(Dataset records)
----

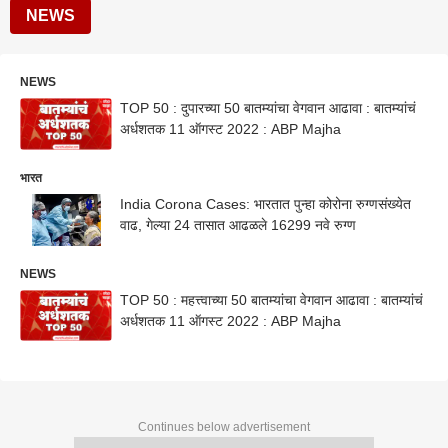
NEWS
NEWS
TOP 50 : दुपारच्या 50 बातम्यांचा वेगवान आढावा : बातम्यांचं
अर्धशतक 11 ऑगस्ट 2022 : ABP Majha
भारत
India Corona Cases: भारतात पुन्हा कोरोना रुग्णसंख्येत
वाढ, गेल्या 24 तासात आढळले 16299 नवे रुग्ण
NEWS
TOP 50 : महत्त्वाच्या 50 बातम्यांचा वेगवान आढावा : बातम्यांचं
अर्धशतक 11 ऑगस्ट 2022 : ABP Majha
Continues below advertisement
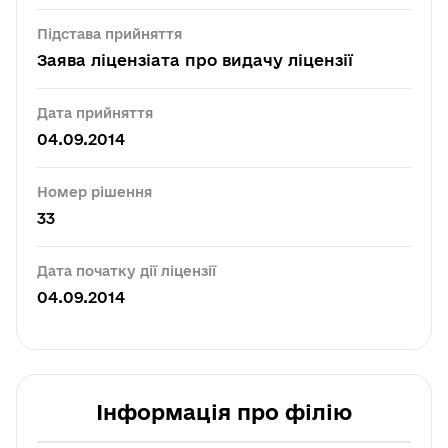
Підстава прийняття
Заява ліцензіата про видачу ліцензії
Дата прийняття
04.09.2014
Номер рішення
33
Дата початку дії ліцензії
04.09.2014
Інформація про філію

----

**WORK TO BE COMPLETED**
The records above must be copied exactly, with no pictures carried over.

**TASK SOLUTION**
NEWS
NEWS
TOP 50 : दुपारच्या 50 बातम्यांचा वेगवान आढावा : बातम्यांचं
अर्धशतक 11 ऑगस्ट 2022 : ABP Majha
भारत
India Corona Cases: भारतात पुन्हा कोरोना रुग्णसंख्येत
वाढ, गेल्या 24 तासात आढळले 16299 नवे रुग्ण
NEWS
TOP 50 : महत्त्वाच्या 50 बातम्यांचा वेगवान आढावा : बातम्यांचं
अर्धशतक 11 ऑगस्ट 2022 : ABP Majha
Continues below advertisement
Підстава прийняття
Заява ліцензіата про видачу ліцензії
Дата прийняття
04.09.2014
Номер рішення
33
Дата початку дії ліцензії
04.09.2014
Інформація про філію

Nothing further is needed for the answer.